Data excerpts
[Start of section]

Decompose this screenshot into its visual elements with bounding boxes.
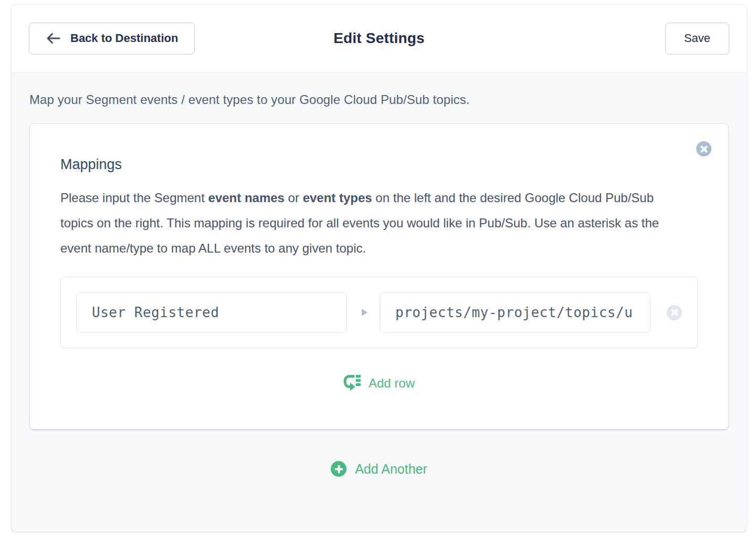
close-icon <box>700 145 708 153</box>
back-arrow-icon <box>46 32 61 45</box>
add-row-button[interactable]: Add row <box>343 374 415 392</box>
settings-panel: Back to Destination Edit Settings Save M… <box>11 4 747 532</box>
close-icon <box>671 309 678 316</box>
mappings-card: Mappings Please input the Segment event … <box>29 123 729 430</box>
add-another-label: Add Another <box>355 462 427 477</box>
description-bold-event-names: event names <box>208 191 285 205</box>
back-button-label: Back to Destination <box>70 32 178 45</box>
header-bar: Back to Destination Edit Settings Save <box>12 5 747 72</box>
event-name-input[interactable] <box>76 292 347 332</box>
add-another-button[interactable]: Add Another <box>331 461 427 477</box>
back-to-destination-button[interactable]: Back to Destination <box>29 23 195 55</box>
panel-body: Map your Segment events / event types to… <box>12 72 747 477</box>
add-row-label: Add row <box>369 376 415 391</box>
card-description: Please input the Segment event names or … <box>60 185 675 261</box>
mapping-row <box>60 277 698 348</box>
add-row-icon <box>343 374 361 392</box>
description-bold-event-types: event types <box>303 191 372 205</box>
intro-text: Map your Segment events / event types to… <box>29 92 729 107</box>
plus-icon <box>331 461 346 477</box>
card-title: Mappings <box>60 156 698 173</box>
row-remove-button[interactable] <box>667 305 682 320</box>
save-button[interactable]: Save <box>665 23 729 55</box>
arrow-right-icon <box>362 309 368 316</box>
card-remove-button[interactable] <box>696 141 711 156</box>
topic-input[interactable] <box>380 292 650 332</box>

[End of section]

# [WHAT IS BEING ASKED]
Scan the data above for the word "input" and report every line where it is found.

# [SOLUTION FOR THIS PROBLEM]
mappings-card: Mappings Please input the Segment event … <box>29 123 729 430</box>
event-name-input[interactable] <box>76 292 347 332</box>
card-description: Please input the Segment event names or … <box>60 185 675 261</box>
topic-input[interactable] <box>380 292 650 332</box>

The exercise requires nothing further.